Dalam catatan ini, ada yang cukup mengganjal saya selaku penulis. Yaitu masing-masing kandidat tersebut hampir keseluruhan sudah mencuri start untuk ‘mempromosikan’ diri ke masyarakat. Apakah itu termasuk bentuk tindakan melangkahi aturan yang ditetapkan KPU? Biasanya mereka berdalih itu hanya sosialisasi ataupun silaturahmi. Biasalah namanya orang politik. Eufemisme bahasa kerap kali digunakan memenuhi hasrat politiknya. Padahal, KPU sendiri sudah menetapkan jadwal resmi kampanye pada tanggal 28 November 2023. Bahkan, ketiga bacapres tersebut masih belum resmi terdaftar sebagai capres di KPU.

Kampanye di luar jadwal sebenarnya sudah termasuk kategori pelanggaran pidana. Sebab telah melabrak UU Nomor 7 Tahun 2017 tentang Pemilu. Artinya, Bawaslu sendiri bisa menindak secara tergas pihak-pihak yang menyalahi aturan tersebut. Masalahnya, bagaimana Bawaslu memebedakan sosialisasi, silaturahmi, dan kampanye. Bukankah setiap bacapres dan timnya bisa mematahkan logika hukum secara mentah-mentah yang dibangun oleh Bawaslu? Saya masih cukup pesimis Bawaslu akan memberikan tindakan tegas terhadap kontestan Pilpres jika terbukti melakukan kampanye di luar jadwal.
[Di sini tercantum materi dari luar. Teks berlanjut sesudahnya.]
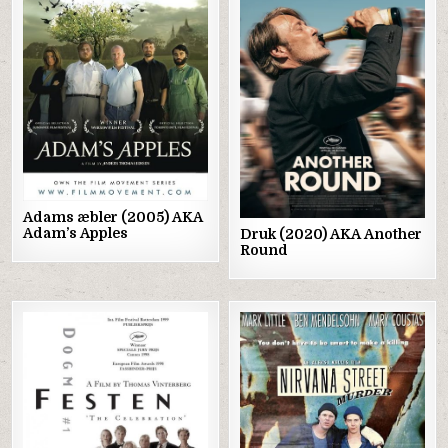
Posted
Posted
in
in
Adams æbler (2005) AKA
Adam’s Apples
Druk (2020) AKA Another
Round
Posted
Posted
in
in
Apalagi telah kita ketahui bersama, setiap menjelang Pilpres, masing-masing bacapres mulai rajin mengunjungi berbagai lokasi strategis seperti pesantren misalnya. Apalagi yang dicari kalau bukan dukungan. Apalagi yang diharapkan jika bukan peningkatan elektabilitas. Cukup sulit rasanya beranggapan mereka semua murni ingin mendapatkan barokah kiai. Wajar saja jika publik menduga-duga masing-masing kandidat berebut suara pesantren yang jumlahnya cukup banyak.
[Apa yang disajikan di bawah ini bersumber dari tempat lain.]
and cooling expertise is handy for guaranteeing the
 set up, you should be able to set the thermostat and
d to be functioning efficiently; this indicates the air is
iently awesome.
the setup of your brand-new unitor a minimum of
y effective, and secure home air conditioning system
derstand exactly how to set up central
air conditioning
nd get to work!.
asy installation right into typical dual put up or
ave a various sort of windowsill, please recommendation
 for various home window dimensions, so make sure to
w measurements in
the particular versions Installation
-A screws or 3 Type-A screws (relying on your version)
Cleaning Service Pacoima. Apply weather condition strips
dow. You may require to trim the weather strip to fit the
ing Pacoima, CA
Menjelang pilpres 2024, cukup sulit membedakan mana kampanye, silaturahmi, dan sosialisasi. Masing-masing kandidat seolah berpacu dan berlomba-lomba untuk melakukan ‘silaturahmi’ ke berbagai kalangan. Syahwat politik seolah tak bisa dibendung oleh aturan. Dalam politik, terkadang segala cara bisa dihalalkan untuk memenuhi ambisi kekuasaan. Saat ini kawan, besoknya bisa jadi lawan. Bilang sedang makan nasi pecel, padahal makan ayam bakar. Satu tambah satu tidak selamanya menjadi dua. Ada banyak kemungkinan. Tak ada sahabat dan musuh sejati dalam politik. Adanya kepentingan sejati. Wajar jika eufemisme bahasa kerap digunakan untuk mendapatkan kursi jabatan.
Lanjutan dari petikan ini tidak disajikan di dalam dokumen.